* DATA FOR THIS EXERCISE:
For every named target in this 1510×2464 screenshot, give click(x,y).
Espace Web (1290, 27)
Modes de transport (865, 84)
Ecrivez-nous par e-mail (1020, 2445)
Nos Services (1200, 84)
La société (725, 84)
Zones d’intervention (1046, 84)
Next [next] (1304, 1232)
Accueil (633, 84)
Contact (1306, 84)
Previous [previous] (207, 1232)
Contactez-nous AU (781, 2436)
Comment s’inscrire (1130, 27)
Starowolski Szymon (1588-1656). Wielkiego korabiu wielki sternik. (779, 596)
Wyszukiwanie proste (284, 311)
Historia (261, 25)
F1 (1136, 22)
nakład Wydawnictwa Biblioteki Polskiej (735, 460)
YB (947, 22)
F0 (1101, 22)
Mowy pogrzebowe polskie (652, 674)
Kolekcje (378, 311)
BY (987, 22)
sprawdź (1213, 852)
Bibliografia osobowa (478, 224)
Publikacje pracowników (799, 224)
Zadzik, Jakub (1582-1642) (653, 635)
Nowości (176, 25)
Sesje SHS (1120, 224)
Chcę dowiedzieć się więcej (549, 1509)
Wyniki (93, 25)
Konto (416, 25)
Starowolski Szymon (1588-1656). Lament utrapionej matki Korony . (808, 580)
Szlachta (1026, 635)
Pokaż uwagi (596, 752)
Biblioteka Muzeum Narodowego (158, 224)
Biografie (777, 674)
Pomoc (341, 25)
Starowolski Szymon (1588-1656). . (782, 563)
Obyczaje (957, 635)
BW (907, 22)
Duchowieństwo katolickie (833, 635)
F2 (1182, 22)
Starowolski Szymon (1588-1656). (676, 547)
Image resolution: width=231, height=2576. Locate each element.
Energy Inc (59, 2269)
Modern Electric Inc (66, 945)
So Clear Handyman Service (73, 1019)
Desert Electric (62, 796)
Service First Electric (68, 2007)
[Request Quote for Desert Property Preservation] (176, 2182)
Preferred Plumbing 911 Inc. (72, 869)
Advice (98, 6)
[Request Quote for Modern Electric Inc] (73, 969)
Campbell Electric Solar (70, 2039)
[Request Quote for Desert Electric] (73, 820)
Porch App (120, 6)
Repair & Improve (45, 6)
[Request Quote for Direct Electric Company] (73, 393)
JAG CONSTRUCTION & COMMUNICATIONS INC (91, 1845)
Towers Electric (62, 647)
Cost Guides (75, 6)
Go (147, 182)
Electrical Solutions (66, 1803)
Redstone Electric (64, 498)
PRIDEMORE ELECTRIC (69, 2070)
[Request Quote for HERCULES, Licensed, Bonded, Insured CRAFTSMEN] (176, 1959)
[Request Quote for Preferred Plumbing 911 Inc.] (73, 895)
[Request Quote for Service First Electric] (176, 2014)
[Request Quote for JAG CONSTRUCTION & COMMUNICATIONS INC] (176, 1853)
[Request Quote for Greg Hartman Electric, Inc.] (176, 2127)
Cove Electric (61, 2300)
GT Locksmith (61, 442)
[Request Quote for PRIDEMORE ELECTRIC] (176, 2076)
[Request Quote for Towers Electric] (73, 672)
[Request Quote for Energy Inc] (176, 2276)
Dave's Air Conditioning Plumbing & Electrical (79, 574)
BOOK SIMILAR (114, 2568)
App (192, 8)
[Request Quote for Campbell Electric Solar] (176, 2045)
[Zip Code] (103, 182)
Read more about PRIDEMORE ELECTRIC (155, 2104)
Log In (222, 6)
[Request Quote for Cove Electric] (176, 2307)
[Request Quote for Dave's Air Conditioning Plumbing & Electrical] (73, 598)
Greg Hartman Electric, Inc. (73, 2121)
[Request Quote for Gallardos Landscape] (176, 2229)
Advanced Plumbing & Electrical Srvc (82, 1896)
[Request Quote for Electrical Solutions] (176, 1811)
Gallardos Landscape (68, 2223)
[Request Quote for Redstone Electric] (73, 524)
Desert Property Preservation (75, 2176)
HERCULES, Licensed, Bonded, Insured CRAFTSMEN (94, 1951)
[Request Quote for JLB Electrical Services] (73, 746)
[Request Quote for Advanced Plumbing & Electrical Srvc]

* THE TASK: All that is wanted is a faithful reproduction of the line above with "sprawdź (1213, 852)", the line with "Modern Electric Inc (66, 945)", and every line in between.

* RESPONSE:
sprawdź (1213, 852)
Bibliografia osobowa (478, 224)
Publikacje pracowników (799, 224)
Zadzik, Jakub (1582-1642) (653, 635)
Nowości (176, 25)
Sesje SHS (1120, 224)
Chcę dowiedzieć się więcej (549, 1509)
Wyniki (93, 25)
Konto (416, 25)
Starowolski Szymon (1588-1656). Lament utrapionej matki Korony . (808, 580)
Szlachta (1026, 635)
Pokaż uwagi (596, 752)
Biblioteka Muzeum Narodowego (158, 224)
Biografie (777, 674)
Pomoc (341, 25)
Starowolski Szymon (1588-1656). . (782, 563)
Obyczaje (957, 635)
BW (907, 22)
Duchowieństwo katolickie (833, 635)
F2 (1182, 22)
Starowolski Szymon (1588-1656). (676, 547)
Image resolution: width=231, height=2576. Locate each element.
Energy Inc (59, 2269)
Modern Electric Inc (66, 945)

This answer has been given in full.